Delaware Panel Meets Again This Week, Has Issues. The state task force charged with examining issues around the legalization of marijuana is set to meet again on Wednesday. Members said that before legalization could occur, several issues would have to be addressed, including public and workforce safety, taxation and banking rules, insurance and liability issues, and concerns about the long-term effects of marijuana use.

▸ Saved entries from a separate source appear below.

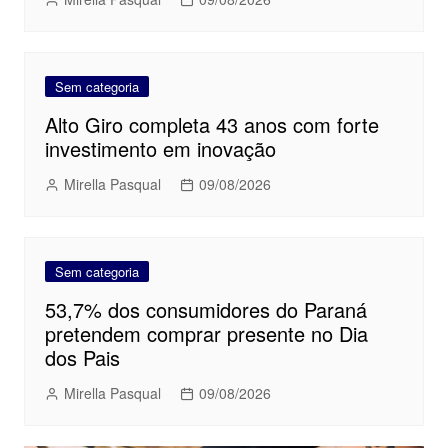
Sem categoria
Alto Giro completa 43 anos com forte
investimento em inovação
Mirella Pasqual
09/08/2026
Sem categoria
53,7% dos consumidores do Paraná
pretendem comprar presente no Dia
dos Pais
Mirella Pasqual
09/08/2026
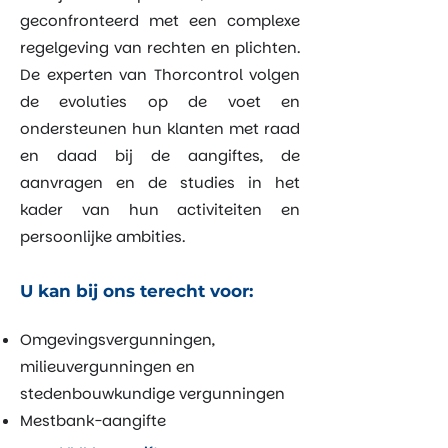
geconfronteerd met een complexe
regelgeving van rechten en plichten.
De experten van Thorcontrol volgen
de evoluties op de voet en
ondersteunen hun klanten met raad
en daad bij de aangiftes, de
aanvragen en de studies in het
kader van hun activiteiten en
persoonlijke ambities.
U kan bij ons terecht voor:
Omgevingsvergunningen,
milieuvergunningen en
stedenbouwkundige vergunningen
Mestbank-aangifte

Massachusetts Regulators Urged to Avoid "Walmart of Weed" Situation. State pot grower advocates urged regulators Monday to institute a tiered licensing system for marijuana cultivation to avoid out-of-state corporate control of the state's legal pot crops. Peter Bernard, president of the Massachusetts Grower Advocacy Council, said a 1 million square foot grow facility being funded by "Colorado money" makes his "New England blood boil" because it could signal that locals will be shut out in the nascent industry. Instead of a "Walmart of Weed" approach, Bernard said, the state should encourage craft cooperatives. "Craft cooperative grows will provide that top shelf product that commands a top shelf price, much like a fine bottle of wine commands a higher price than box wine. Only the tourists and occasional tokers will waste their money on Walmart Weed," he said in testimony reported by MassLive.

Atlanta City Council Unanimously Approves Decriminalization Ordinance. The city council voted 15-0 Monday to decriminalize the possession of up to an ounce of marijuana. The mayor now has eight days to sign or veto this bill. If the mayor does not act, the ordinance becomes law. State law allows for up to six months in jail for pot possession, but the Atlanta ordinance would limit punishment to a $75 fine.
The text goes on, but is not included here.